Somebody’s Got To Do It; We are Charlie Hebdo!

By Mike Hudson

January 20, 2015

As you can see, Charlie Hebdo cartoons are vile, crude and puerile. But we don’t think people should be killed for them, and we do think our readers should be able to view them....


Prior to January 7, few outside of Paris had heard of Charlie Hebdo, a satirical French weekly newspaper. Irreverent to a fault, the publication regularly lampooned politicians both right and left, business leaders and religious figures, Protestant, Catholic, Jewish and Muslim.

Even in Paris, few paid much attention. The paper’s 60,000 circulation was a drop in the bucket in a city of 2.2 million.

But on that fateful day, two masked gunmen carrying Kalashnikov rifles entered the offices of Charlie Hebdo and opened fire. Shouting "Allahu Akbar," Arabic for “God is Greatest,” they loosed off as many as 50 rounds, killing 11 and wounding 11 others. In making their escape, they also shot and killed a Paris policeman.

The rampage was sparked by a series of cartoons the newspaper had run depicting the prophet Mohammed variously posing naked or making inappropriate remarks. Charlie Hebdo had been criticized by many non-Muslims for the disrespect shown by the cartoons.
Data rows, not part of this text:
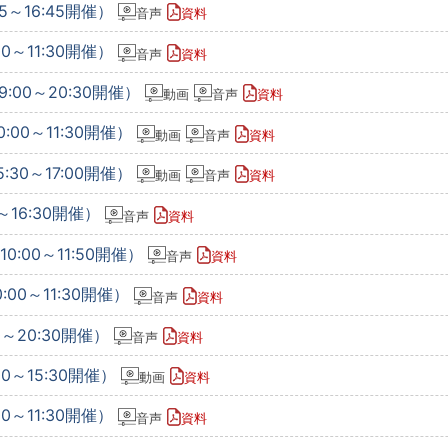
5～16:45開催）
音声
資料
0～11:30開催）
音声
資料
9:00～20:30開催）
動画
音声
資料
:00～11:30開催）
動画
音声
資料
:30～17:00開催）
動画
音声
資料
～16:30開催）
音声
資料
0:00～11:50開催）
音声
資料
:00～11:30開催）
音声
資料
0～20:30開催）
音声
資料
00～15:30開催）
動画
資料
0～11:30開催）
音声
資料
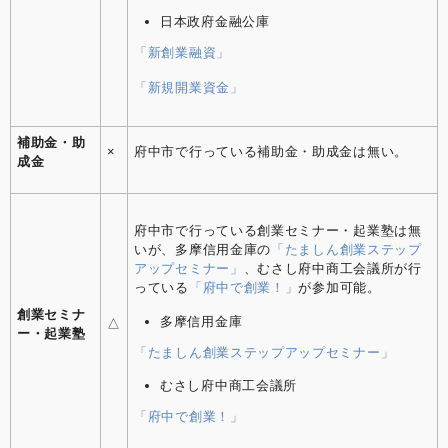
日本政府金融公庫
「新創業融資」
「新規開業資金」
補助金・助
×
府中市で行っている補助金・助成金は無い。
成金
府中市で行っている創業セミナー・起業塾は無
いが、多摩信用金庫の
「たましん創業ステップ
アップセミナー」
、むさし府中商工会議所が行
っている
「府中で創業！」
が参加可能。
創業セミナ
多摩信用金庫
△
ー・起業塾
「たましん創業ステップアップセミナー」
むさし府中商工会議所
「府中で創業！」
Most media critics are unarmed, and freedom of expression is a treasured and, some might say, God given right in most of the civilized world. But in places such as Yemen, where the gunmen were affiliated with the local branch of al Qaeda, it can be an offense punishable by death.

Charif and Said Kouachi were brothers of Algerian descent, raised in foster homes and orphanages following the suicide of their mother. In their early 30s at the time of the Charlie Hebdo massacre, the brothers had become radicalized a decade earlier, following the U.S. invasion of Iraq.
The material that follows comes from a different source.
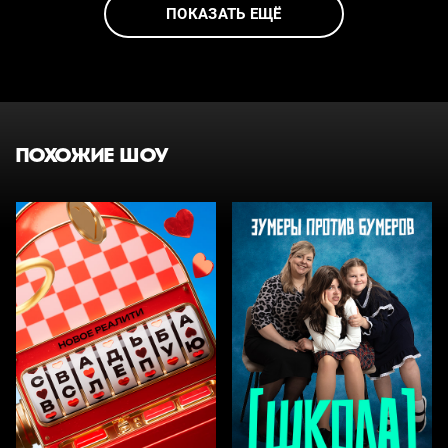
ПОКАЗАТЬ ЕЩЁ
ПОХОЖИЕ ШОУ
They were well known to law enforcement and intelligence agencies in France, the United States and Great Britain. A massive manhunt ended two days after the cowardly attack on the newspaper offices when the brothers’ wish to die as martyrs was fulfilled and they went down in a hail of police bullets.
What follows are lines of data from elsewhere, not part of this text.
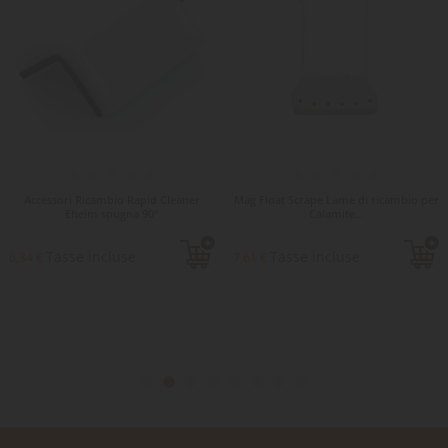
Accessori Ricambio Rapid Cleaner
Mag Float Scrape Lame di ricambio per
Eheim spugna 90°
Calamite...
Tasse incluse
Tasse incluse
6,34 €
7,61 €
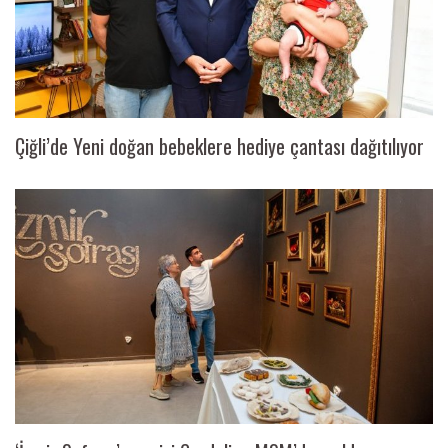
Çiğli’de Yeni doğan bebeklere hediye çantası dağıtılıyor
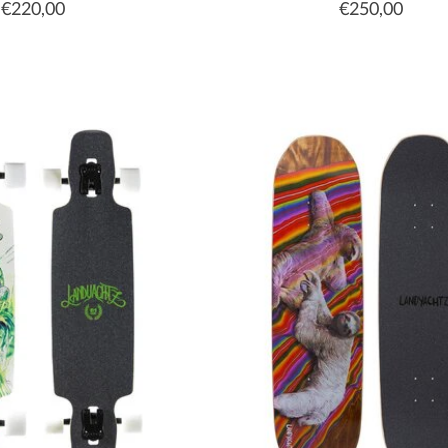
€220,00
€250,00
In much of the world, journalism can be a contact sport, especially when it involves covering conflict and organized crime. According to the Committee to Protect Journalists, 61 were killed worldwide in 2014, down from 70 the year before.

And while Syria, Somalia and Afghanistan are among the deadliest countries for working newsmen and women, it’s also open season in places closer to home, like Mexico.

Journalists are rarely killed in the United States but it does happen, and here at the Niagara Falls Reporter, death threats have not been infrequent.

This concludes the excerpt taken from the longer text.